Kołtuniak: Niejasny biznes „czeskiego Berlusconiego”

27 czerwca 2018, 07:30 Energetyka

Według informacji Transparency International, Andrej Babiš wciąż posiada większość udziałów w koncernie Agrofert. Rosną obawy o nieprzejrzystość w czeskiej polityce – mówi Łukasz Kołtuniak, współpracownik BiznesAlert.pl.

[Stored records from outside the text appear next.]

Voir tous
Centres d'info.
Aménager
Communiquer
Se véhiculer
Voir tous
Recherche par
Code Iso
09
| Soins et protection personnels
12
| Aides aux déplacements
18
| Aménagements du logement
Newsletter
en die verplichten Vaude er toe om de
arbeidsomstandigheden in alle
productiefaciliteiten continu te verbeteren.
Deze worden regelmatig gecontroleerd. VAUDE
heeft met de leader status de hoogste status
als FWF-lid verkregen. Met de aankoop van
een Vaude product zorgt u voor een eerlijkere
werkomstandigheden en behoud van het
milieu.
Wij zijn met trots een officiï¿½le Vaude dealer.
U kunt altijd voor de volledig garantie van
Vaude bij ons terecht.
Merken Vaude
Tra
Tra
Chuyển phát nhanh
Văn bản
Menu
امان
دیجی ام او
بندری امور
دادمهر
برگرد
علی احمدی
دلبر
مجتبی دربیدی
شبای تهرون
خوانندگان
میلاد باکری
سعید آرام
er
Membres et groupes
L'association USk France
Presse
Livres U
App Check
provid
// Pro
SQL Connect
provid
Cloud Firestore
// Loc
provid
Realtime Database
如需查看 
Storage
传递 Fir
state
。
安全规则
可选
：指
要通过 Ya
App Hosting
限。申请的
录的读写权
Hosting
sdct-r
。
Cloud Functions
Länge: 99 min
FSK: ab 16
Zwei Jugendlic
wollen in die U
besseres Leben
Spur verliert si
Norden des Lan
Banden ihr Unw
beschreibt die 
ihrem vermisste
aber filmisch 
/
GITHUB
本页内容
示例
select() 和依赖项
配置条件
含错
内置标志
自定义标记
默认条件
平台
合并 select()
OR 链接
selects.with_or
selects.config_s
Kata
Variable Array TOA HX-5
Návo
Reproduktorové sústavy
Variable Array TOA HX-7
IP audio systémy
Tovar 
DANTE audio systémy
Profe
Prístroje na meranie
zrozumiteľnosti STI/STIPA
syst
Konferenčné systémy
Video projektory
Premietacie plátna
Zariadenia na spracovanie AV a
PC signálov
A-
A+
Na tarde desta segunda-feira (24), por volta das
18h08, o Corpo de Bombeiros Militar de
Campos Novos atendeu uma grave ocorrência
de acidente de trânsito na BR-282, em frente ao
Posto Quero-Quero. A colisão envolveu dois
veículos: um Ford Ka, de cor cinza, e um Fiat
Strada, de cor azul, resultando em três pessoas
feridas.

Andrej Babis. Fot: Visegrad Plus
Andrej Babis. Fot: Visegrad Plus

Agrofert to koncern stworzony przez premiera Babiša. Firma ta niemal monopolizuje czeski rynek rolny. Obawy o transparentność pojawiły się, gdy w 2013 roku Andrej Babiš został ministrem finansów. Uchwalona jeszcze w okresie rządu Bohuslava Sobotki tak zwana ustawa Lex Babiš wymusiła na liderze ANO zbycie większości udziałów w Agrofercie.Tymczasem z informacji Transparency International wynika, że stworzone przez Babiša fundacje otworzyły rachunki, na które przelewana jest większość zysków Agrofertu. Jeśli informacje te potwierdzą się, sprawą na pewno zainteresuje się Bruksela, która uważa biznesowe koneksje Babiša za zagrożenie dla czeskiej demokracji.

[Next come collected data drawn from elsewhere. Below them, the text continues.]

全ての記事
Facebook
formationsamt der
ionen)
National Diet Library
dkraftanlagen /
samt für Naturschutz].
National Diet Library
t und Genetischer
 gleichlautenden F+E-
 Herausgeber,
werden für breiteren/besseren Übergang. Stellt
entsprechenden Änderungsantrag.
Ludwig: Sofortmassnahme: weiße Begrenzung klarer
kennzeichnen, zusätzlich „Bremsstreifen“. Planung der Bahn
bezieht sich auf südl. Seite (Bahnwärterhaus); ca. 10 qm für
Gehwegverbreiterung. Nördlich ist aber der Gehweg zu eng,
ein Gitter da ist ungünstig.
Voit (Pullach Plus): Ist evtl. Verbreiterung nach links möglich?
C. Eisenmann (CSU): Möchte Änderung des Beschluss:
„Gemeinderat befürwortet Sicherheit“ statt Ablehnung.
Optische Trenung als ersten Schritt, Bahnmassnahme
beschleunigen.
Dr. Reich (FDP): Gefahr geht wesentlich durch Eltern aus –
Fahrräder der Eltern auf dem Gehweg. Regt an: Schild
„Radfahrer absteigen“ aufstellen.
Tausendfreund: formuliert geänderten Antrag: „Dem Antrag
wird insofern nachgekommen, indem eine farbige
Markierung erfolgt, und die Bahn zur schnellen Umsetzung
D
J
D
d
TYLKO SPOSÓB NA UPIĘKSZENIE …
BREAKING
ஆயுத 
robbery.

Wątpliwości związane z działalnością biznesową Babiša dotyczą trzech wymiarów. Po pierwsze w okresie, gdy lider ANO był ministrem finansów istniały obawy, że będzie dążył do wyeliminowania z rynku rywali Agrofertu przy użyciu metod administracyjnych. Po drugie Bruksela pilnuje, by czołowi politycy nie byli jednocześnie beneficjentami funduszy unijnych. Agrofert regularnie pobiera dotacje. Przeciwko Babišowi toczy się sprawa karna. Premier jest oskarżony o defraudacje przy budowie farmy agroturystycznej Bocianie Gniazdo.Po trzecie największe wątpliwości budzi posiadanie przez Agrofert holdingu medialnego Mafra. Do Mafry nalezą prestiżowe dzienniki jak Lidove Noviny czy Mlada Fronta Dnes. Media te są oskarżane o sprzyjanie premierowi. Z tego względu Babiš jest nazywany czeskim Berlusconim (był też nazywany czeskim Trumpem, czeskim Kaczyńskim i czeskim….Tuskiem).

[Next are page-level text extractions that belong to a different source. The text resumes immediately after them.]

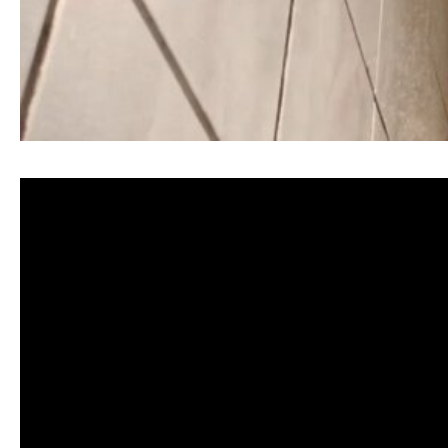
清洗水管, 水管清洗, 洗水管, 熱水忽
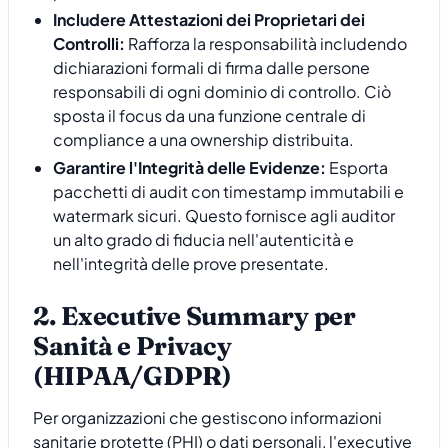
Includere Attestazioni dei Proprietari dei
Controlli:
Rafforza la responsabilità includendo
dichiarazioni formali di firma dalle persone
responsabili di ogni dominio di controllo. Ciò
sposta il focus da una funzione centrale di
compliance a una ownership distribuita.
Garantire l'Integrità delle Evidenze:
Esporta
pacchetti di audit con timestamp immutabili e
watermark sicuri. Questo fornisce agli auditor
un alto grado di fiducia nell'autenticità e
nell'integrità delle prove presentate.
2. Executive Summary per
Sanità e Privacy
(HIPAA/GDPR)
Per organizzazioni che gestiscono informazioni
sanitarie protette (PHI) o dati personali, l'executive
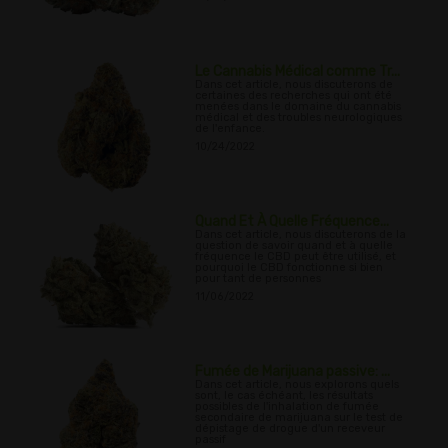
Le Cannabis Médical comme Tr...
Dans cet article, nous discuterons de
certaines des recherches qui ont été
menées dans le domaine du cannabis
médical et des troubles neurologiques
de l'enfance.
10/24/2022
Quand Et À Quelle Fréquence...
Dans cet article, nous discuterons de la
question de savoir quand et à quelle
fréquence le CBD peut être utilisé, et
pourquoi le CBD fonctionne si bien
pour tant de personnes
11/06/2022
Fumée de Marijuana passive: ...
Dans cet article, nous explorons quels
sont, le cas échéant, les résultats
possibles de l'inhalation de fumée
secondaire de marijuana sur le test de
dépistage de drogue d'un receveur
passif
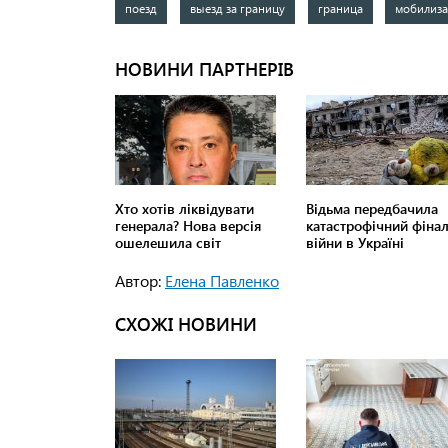
поезд
выезд за границу
граница
мобилиз
Автор:
Елена Павленко
СХОЖІ НОВИНИ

Te i inne informacje dobiegające z Czech (na przykład odnośnie współpracy ANO z oskarżaną o faszyzm partią SPD Tomislava Okamury) pozwalają przewidywać poważny spor między Czechami i Komisją mimo, że sam Babiš mówi, iż wyjazdy na szczyty UE to ulubiona część jego działalności jako premiera.